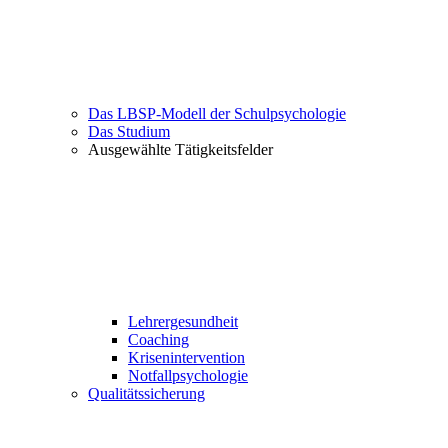
Das LBSP-Modell der Schulpsychologie
Das Studium
Ausgewählte Tätigkeitsfelder
Lehrergesundheit
Coaching
Krisenintervention
Notfallpsychologie
Qualitätssicherung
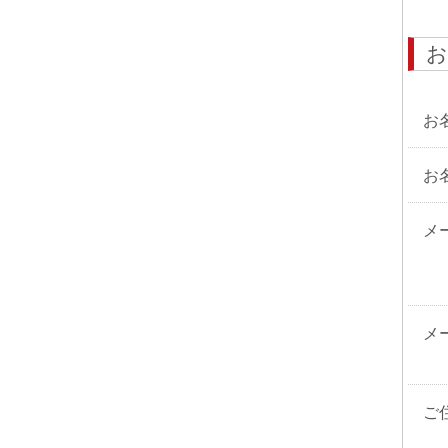
お
お
お
メ
メ
ご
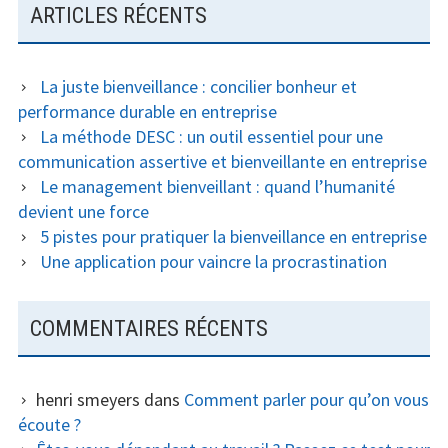
ARTICLES RÉCENTS
La juste bienveillance : concilier bonheur et
performance durable en entreprise
La méthode DESC : un outil essentiel pour une
communication assertive et bienveillante en entreprise
Le management bienveillant : quand l’humanité
devient une force
5 pistes pour pratiquer la bienveillance en entreprise
Une application pour vaincre la procrastination
COMMENTAIRES RÉCENTS
henri smeyers
dans
Comment parler pour qu’on vous
écoute ?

• What needs to be done
Pictures are to be omitted; otherwise, write out the data exactly as it appears.

• Written solution
Das LBSP-Modell der Schulpsychologie
Das Studium
Ausgewählte Tätigkeitsfelder
Lehrergesundheit
Coaching
Krisenintervention
Notfallpsychologie
Qualitätssicherung
お
お
お
メ
メ
ご
ARTICLES RÉCENTS
La juste bienveillance : concilier bonheur et
performance durable en entreprise
La méthode DESC : un outil essentiel pour une
communication assertive et bienveillante en entreprise
Le management bienveillant : quand l’humanité
devient une force
5 pistes pour pratiquer la bienveillance en entreprise
Une application pour vaincre la procrastination
COMMENTAIRES RÉCENTS
henri smeyers
dans
Comment parler pour qu’on vous
écoute ?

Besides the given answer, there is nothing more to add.